0

I'm experiencing some problems with special characters. When a person tries to register on my site using for example the letter 'ö', I get this error message:

1366 - Incorrect string value: '\xF6m' for column 'username' at row 1

insert into phpbb3_users (username, username_clean, user_password) values ('Ström', 'Ström', '$H$9iK6K37VoHM//')

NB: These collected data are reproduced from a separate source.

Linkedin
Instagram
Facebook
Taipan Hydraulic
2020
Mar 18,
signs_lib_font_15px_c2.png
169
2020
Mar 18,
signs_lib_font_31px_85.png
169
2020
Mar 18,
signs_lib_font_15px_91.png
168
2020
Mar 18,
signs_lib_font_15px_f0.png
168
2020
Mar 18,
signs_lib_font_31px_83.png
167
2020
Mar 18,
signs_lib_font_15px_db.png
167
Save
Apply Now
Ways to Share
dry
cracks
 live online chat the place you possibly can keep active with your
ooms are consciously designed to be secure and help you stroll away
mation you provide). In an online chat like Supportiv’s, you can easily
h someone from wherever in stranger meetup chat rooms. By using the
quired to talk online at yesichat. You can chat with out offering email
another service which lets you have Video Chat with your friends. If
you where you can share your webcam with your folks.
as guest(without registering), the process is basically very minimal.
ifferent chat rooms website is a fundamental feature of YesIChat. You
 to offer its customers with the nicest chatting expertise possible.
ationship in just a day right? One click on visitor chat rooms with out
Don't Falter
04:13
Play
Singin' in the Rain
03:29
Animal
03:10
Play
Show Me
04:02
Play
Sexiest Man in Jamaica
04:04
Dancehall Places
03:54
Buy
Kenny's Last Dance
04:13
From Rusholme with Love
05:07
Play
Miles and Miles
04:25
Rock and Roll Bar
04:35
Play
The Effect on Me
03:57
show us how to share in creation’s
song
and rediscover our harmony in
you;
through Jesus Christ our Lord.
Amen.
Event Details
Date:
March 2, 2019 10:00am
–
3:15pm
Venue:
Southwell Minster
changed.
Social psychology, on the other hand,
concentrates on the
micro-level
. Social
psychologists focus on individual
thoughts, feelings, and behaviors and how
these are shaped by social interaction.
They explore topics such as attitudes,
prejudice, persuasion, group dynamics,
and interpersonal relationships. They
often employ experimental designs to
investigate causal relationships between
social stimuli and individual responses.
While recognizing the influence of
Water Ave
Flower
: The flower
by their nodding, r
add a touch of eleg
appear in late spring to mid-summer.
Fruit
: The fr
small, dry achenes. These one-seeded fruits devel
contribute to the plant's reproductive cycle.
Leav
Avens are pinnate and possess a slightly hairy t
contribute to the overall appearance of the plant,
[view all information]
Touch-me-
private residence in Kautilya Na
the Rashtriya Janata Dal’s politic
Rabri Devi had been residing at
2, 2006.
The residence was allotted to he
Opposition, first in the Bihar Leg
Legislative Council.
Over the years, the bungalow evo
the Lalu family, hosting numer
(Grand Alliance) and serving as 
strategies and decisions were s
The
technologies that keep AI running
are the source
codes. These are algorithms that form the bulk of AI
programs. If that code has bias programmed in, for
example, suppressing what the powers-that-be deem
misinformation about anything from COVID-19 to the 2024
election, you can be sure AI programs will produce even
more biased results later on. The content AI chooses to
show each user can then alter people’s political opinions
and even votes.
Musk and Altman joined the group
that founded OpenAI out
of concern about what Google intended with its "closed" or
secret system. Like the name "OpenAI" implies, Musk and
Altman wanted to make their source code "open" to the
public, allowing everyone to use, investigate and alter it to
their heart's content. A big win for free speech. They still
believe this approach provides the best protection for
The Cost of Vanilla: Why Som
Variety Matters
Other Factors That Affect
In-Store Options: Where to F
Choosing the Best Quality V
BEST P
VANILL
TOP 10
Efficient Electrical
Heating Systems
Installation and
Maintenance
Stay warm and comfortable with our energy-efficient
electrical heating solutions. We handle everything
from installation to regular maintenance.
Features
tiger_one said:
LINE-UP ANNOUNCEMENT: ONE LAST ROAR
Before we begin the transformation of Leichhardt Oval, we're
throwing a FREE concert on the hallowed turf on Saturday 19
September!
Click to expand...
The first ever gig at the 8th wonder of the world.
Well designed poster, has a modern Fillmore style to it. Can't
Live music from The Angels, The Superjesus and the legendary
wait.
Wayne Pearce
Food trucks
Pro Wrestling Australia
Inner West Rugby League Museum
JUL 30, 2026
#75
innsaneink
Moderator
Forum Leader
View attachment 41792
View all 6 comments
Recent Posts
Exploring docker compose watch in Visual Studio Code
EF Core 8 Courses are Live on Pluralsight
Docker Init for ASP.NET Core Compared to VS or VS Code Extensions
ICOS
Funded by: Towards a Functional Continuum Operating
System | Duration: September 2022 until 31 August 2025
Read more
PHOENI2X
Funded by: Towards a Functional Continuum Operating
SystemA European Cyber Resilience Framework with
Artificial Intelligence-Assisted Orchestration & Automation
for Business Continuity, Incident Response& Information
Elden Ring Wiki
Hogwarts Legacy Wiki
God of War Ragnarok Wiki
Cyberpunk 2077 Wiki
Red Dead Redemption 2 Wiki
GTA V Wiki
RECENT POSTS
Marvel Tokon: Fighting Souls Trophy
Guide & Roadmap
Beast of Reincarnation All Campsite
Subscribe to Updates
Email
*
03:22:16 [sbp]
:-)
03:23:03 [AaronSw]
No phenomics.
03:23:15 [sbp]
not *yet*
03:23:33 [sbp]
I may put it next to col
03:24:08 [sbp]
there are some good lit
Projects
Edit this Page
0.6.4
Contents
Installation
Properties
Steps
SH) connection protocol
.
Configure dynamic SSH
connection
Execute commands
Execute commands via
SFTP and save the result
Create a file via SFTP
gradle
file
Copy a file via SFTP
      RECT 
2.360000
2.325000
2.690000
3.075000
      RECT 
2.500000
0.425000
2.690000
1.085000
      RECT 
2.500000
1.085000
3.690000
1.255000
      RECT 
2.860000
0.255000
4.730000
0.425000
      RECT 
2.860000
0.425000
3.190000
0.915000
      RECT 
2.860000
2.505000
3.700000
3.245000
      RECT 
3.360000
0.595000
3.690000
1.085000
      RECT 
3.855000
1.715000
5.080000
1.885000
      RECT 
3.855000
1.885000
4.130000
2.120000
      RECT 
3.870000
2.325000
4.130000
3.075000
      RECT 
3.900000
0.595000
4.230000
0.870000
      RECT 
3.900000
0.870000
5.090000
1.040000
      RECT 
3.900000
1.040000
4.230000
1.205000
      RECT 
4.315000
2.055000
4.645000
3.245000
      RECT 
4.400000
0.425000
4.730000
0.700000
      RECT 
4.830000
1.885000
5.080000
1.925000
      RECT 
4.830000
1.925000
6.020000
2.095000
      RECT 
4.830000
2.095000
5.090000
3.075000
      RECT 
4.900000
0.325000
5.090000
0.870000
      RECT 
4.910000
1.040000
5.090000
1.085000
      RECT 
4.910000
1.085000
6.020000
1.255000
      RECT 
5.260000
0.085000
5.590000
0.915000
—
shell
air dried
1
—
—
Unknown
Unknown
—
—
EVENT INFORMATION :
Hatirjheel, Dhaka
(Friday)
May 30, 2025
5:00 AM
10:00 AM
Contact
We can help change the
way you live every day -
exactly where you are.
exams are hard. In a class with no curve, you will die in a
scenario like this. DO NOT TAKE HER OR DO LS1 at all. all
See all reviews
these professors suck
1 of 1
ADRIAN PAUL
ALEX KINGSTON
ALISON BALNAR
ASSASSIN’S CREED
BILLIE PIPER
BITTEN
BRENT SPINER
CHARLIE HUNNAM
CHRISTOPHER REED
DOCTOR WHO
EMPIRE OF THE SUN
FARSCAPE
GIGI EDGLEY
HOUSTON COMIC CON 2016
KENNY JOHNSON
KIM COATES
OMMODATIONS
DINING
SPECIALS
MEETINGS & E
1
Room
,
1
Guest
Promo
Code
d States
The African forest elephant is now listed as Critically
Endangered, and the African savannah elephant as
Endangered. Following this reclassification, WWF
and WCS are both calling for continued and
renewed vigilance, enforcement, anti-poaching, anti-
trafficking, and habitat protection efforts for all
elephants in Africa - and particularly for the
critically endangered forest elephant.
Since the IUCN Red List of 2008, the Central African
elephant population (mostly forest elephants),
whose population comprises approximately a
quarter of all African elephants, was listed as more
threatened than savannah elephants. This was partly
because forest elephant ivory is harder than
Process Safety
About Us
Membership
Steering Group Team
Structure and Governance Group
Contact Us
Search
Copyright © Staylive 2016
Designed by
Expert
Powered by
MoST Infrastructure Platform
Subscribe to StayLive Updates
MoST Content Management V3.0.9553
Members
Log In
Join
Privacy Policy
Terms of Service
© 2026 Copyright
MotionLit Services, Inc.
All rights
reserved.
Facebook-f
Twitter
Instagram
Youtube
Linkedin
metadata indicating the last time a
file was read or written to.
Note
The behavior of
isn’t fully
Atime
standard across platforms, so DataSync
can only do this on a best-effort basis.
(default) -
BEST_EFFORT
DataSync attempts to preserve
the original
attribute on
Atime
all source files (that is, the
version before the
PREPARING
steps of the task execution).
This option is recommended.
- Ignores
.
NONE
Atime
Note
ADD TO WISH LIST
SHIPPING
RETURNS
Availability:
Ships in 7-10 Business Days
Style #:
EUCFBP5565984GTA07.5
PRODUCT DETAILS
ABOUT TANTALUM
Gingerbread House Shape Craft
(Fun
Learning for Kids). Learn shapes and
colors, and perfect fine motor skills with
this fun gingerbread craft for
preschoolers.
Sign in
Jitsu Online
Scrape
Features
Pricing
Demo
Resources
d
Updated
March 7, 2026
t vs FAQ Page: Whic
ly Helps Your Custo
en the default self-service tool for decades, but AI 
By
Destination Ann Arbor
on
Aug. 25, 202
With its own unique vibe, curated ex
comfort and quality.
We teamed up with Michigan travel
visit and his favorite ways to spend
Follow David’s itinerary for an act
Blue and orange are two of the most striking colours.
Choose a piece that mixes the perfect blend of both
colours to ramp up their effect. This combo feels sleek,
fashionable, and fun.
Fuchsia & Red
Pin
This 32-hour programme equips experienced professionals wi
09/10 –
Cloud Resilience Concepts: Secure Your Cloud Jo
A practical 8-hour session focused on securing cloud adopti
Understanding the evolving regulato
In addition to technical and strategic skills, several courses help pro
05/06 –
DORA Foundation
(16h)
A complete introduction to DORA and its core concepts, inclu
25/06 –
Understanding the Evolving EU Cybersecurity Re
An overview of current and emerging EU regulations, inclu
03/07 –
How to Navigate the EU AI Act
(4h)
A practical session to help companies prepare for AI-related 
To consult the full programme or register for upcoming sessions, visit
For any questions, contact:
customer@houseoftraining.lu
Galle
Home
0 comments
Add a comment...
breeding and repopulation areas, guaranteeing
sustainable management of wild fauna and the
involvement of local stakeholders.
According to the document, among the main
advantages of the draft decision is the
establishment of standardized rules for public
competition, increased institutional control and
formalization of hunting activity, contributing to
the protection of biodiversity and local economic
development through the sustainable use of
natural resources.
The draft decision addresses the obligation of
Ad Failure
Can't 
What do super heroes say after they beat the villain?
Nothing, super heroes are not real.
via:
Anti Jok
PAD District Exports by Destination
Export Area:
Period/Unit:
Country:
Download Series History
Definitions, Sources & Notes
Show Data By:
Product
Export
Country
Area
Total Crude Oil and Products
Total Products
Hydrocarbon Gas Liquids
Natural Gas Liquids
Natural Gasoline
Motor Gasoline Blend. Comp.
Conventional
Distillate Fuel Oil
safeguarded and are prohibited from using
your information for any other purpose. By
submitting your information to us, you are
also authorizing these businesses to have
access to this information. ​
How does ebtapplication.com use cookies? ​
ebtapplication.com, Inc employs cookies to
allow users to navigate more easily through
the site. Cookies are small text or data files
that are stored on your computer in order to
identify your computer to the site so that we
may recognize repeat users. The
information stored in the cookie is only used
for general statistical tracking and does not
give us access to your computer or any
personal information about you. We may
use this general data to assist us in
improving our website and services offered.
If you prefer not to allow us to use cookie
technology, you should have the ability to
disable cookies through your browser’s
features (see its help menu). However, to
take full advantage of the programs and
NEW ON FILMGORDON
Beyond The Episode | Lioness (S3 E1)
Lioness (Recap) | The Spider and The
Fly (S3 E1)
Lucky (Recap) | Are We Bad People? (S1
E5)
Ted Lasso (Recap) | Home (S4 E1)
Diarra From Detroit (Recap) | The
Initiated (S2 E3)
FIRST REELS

I understand the character settings could be the problem and when I check the database, I can see that some tables have collation:

latin1_swedish_ci 

and some tables have collation (for example the table 'phpbb3_users' that is having problem in the example above):

utf8_bin

And when I check my MySql settings I see that I have these mixed settings:

| character_set_client | latin1 |
| character_set_connection | latin1 |
| character_set_database | latin1 |
| character_set_filesystem | binary |
| character_set_results | latin1 |
| character_set_server | latin1 |
| character_set_system | utf8 |
| character_sets_dir | /usr/share/mysql/charsets/ |
| collation_connection | latin1_swedish_ci |
| collation_database | latin1_swedish_ci |
| collation_server | latin1_swedish_ci 
  1. What character_set do you recommend me to use? I have learned that changing character_set to utf8mb4 could solve the problem, but does my MySql version (5.1.4) support that?
  2. Were should I make character_set changes? In all instances of the /etc/my.cnf and all table collations?

Thanks.

Carl
  • 149
  • 10

1 Answers1

2

You need to:

  1. set the character set of the column (or the next higher default charset of the table/database/server) to a character set that supports the character you want to store. If you want to store "ö", latin1 will do. If you want to store more "exotic" characters, utf8 is a great choice, because it support virtually everything.*
    Note that the collation like latin1_swedish_ci is pretty much irrelevant. The collation follows from the charset you choose, but the charset is first and foremost the import variable here.
  2. set the connection charset to the charset you're going to send text in. If you're going to send UTF-8 encoded text to the database, you need to tell it that by setting the connection charset to utf8. This is most likely where your problem is. How to set it depends on how you connect to the database. mysql_set_charset, a charset parameter in your DSN connection string or a SET NAMES utf8 query will do.
  3. send text encoded in the encoding you declared in step 2.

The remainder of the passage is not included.